▸ Data for review
::::

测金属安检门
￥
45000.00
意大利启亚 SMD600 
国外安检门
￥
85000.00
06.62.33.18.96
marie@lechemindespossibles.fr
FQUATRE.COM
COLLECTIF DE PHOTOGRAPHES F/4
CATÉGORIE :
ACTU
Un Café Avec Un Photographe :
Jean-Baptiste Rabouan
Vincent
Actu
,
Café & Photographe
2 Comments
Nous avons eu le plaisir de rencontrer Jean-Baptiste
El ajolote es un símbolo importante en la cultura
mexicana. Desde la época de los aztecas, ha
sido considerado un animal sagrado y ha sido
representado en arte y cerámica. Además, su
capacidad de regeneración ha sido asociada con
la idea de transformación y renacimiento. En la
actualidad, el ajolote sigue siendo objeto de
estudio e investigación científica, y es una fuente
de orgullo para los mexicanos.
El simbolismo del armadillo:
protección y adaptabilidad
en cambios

::::

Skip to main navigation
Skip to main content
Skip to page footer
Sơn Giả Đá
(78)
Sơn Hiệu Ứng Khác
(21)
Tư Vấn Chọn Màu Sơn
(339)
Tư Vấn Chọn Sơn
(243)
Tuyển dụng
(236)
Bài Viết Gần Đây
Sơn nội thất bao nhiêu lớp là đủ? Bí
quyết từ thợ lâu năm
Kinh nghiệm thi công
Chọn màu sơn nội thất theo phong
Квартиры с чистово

::::

▸ What to produce
Could you return every line from the entries above in which the string "Café" occurs?

▸ Response for this exercise
Un Café Avec Un Photographe :
Café & Photographe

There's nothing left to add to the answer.